ZIGGY TUPPER
So many true bits in this one along with all the lies. Sometimes I forget which is which.
Thanks for being here.
Ziggy Tupper by Sherry Cassells
He used to let me read his stories and I was taken by his handwriting, it was beautifully unconventional, I didn’t come to understand for some time that his penmanship controlled the speed at which I read, allowing the story to get into my bones, and in the night it would find me again, that was the beginning of my insomniac years which continue, I love waking up to sentences.
That was 30 years ago. Thirty is my go-to number, it explains most things including the pounds I am overweight, the minutes I am late for almost everything, the dollars I am always short, I still live in the same house, 30 Rowatson Drive.
I read the first one over his shoulder on the hill where we ate lunch, thought I got away with it until that evening after dinner the doorbell rang and it was him, easy as pie he said I wondered if you’d like to read another and this went on for the rest of high school, he brought me stories a couple of times a week, I’d give him his old ones back, worn and torn, I ran upstairs to my room and was already reading, or seeking, or whatever I was doing, word by word, and when I say his penmanship was controlling, I think those first sentences made me look up on purpose because there he always was on the sidewalk, through all the weather in the world.
Today my doorbell rang and I got a wallop of deja vu, I don’t get a lot of visitors, I remembered the way it felt to open the door to him, to surrender, and I half-expected it to be him again after all these years, but it was a delivery, the guy asked if my name was Claire Desjardins, which it is, and I signed for a box with my name on it, from Dunn, Forester and Silver, solicitors.
I ran up to my room.
Dear Claire
I have never done my best at anything until now, I am doing my best at dying.
I looked out the window to the empty sidewalk.

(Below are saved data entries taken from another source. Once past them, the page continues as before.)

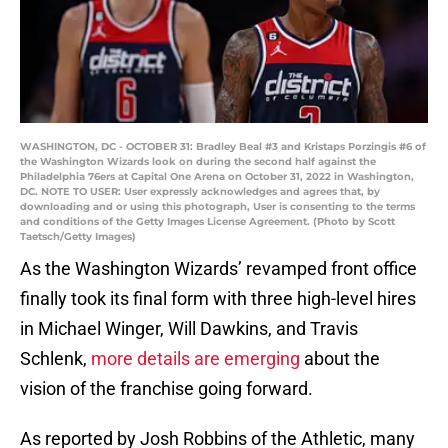
WASHINGTON, DC - OCTOBER 31: Bradley Beal #3 and Kristaps Porzingis #6 of
the Washington Wizards look on during the second half against the
Philadelphia 76ers at Capital One Arena on October 31, 2022 in Washington,
DC. NOTE TO USER: User expressly acknowledges and agrees that, by
downloading and or using this photograph, User is consenting to the terms
and conditions of the Getty Images License Agreement. (Photo by Scott
Taetsch/Getty Images)
As the Washington Wizards’ revamped front office
finally took its final form with three high-level hires
in Michael Winger, Will Dawkins, and Travis
Schlenk,
more details are emerging
about the
vision of the franchise going forward.
As reported by Josh Robbins of the Athletic, many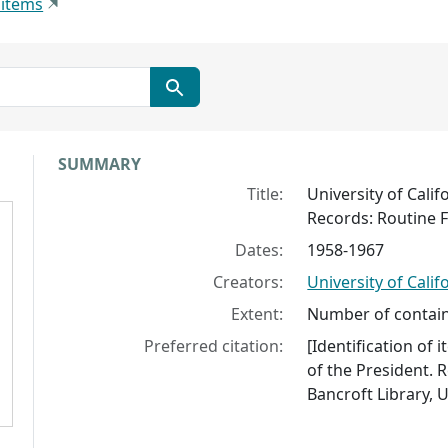
 items
Collection context
SUMMARY
Title:
University of Calif
Records: Routine Fi
Dates:
1958-1967
Creators:
University of Calif
Extent:
Number of contain
Preferred citation:
[Identification of 
of the President. R
Bancroft Library, U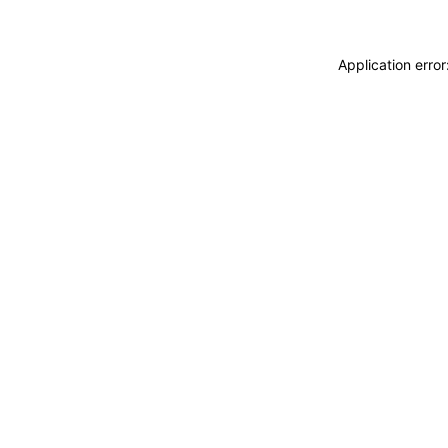
Application erro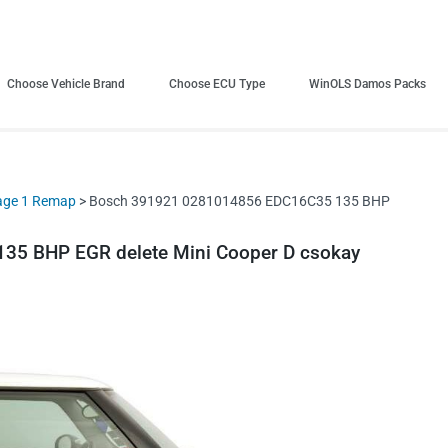
Choose Vehicle Brand
Choose ECU Type
WinOLS Damos Packs
age 1 Remap
> Bosch 391921 0281014856 EDC16C35 135 BHP
5 BHP EGR delete Mini Cooper D csokay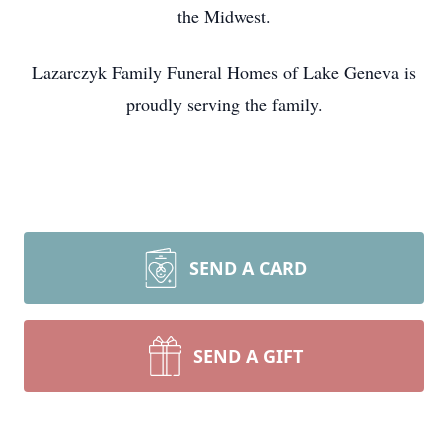
the Midwest.
Lazarczyk Family Funeral Homes of Lake Geneva is
proudly serving the family.
SEND A CARD
SEND A GIFT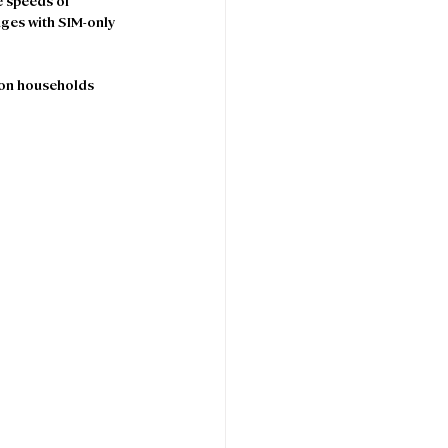
e speeds of 
ages with SIM-only 
son households 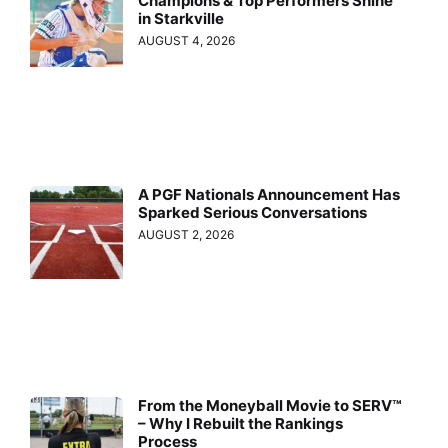
Champions & Top Performers Shine
in Starkville
AUGUST 4, 2026
A PGF Nationals Announcement Has
Sparked Serious Conversations
AUGUST 2, 2026
From the Moneyball Movie to SERV™
– Why I Rebuilt the Rankings
Process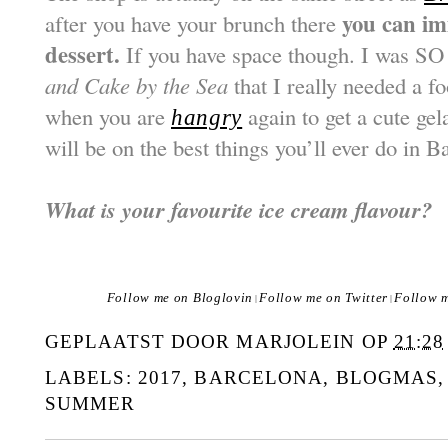
you can im
after you have your brunch there
dessert.
If you have space though. I was SO 
and Cake by the Sea
that I really needed a f
when you are
again to get a cute gel
hangry
will be on the best things you’ll ever do in B
What is your favourite ice cream flavour?
Follow me on Bloglovin
Follow me on Twitter
Follow 
|
|
GEPLAATST DOOR
MARJOLEIN
OP
21:28
LABELS:
2017
,
BARCELONA
,
BLOGMAS
SUMMER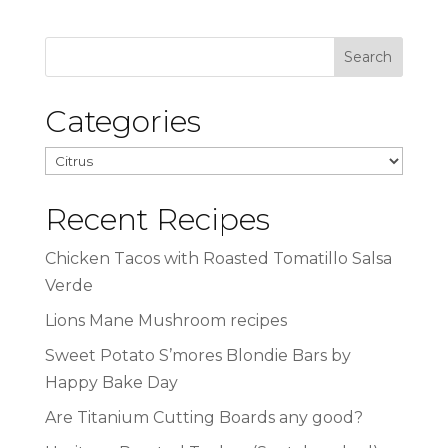
Categories
Categories
Recent Recipes
Chicken Tacos with Roasted Tomatillo Salsa
Verde
Lions Mane Mushroom recipes
Sweet Potato S’mores Blondie Bars by
Happy Bake Day
Are Titanium Cutting Boards any good?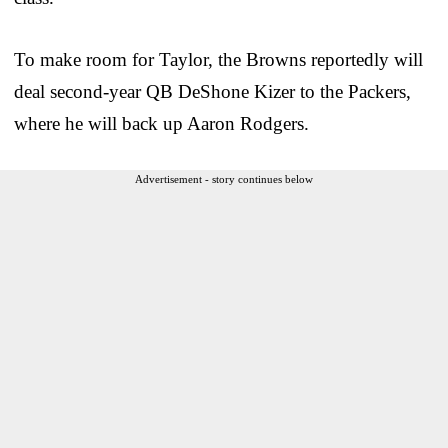
To make room for Taylor, the Browns reportedly will
deal second-year QB DeShone Kizer to the Packers,
where he will back up Aaron Rodgers.
Advertisement - story continues below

His writing was loose, nothing touched, heavy looping descenders and barely there ascenders, it reminded me of the bedside monitor my mother had been attached to, his signature, Ziggy Tupper, the final stagger across the page, and beneath it, all the stories in the world.
There’s one about a man who can’t stand any light at night, it drives his wife crazy, although she cannot detect it, she goes to turn off the offending switch, he is always right, there's a light left on in the bathroom downstairs or the one in the oven or sometimes it’s the moon she drags the curtain over it like a spell, but this one night the man comes to bed and it’s his wife who says but there’s a light on. Earlier in the day the man bought a few things for the fishtank, two plants and a gnarly piece of wood, somebody at dinner commented on the pinkish tint of the water, it looked like sunset in that tank and it was very beautiful, but the colour was the canary, it indicated toxins, all the fish died but for one the man was able to rescue and put into another tank, which was already set up, waiting to house the small goldfish in the cooling pond outside. I have left a light on for the fish, he said.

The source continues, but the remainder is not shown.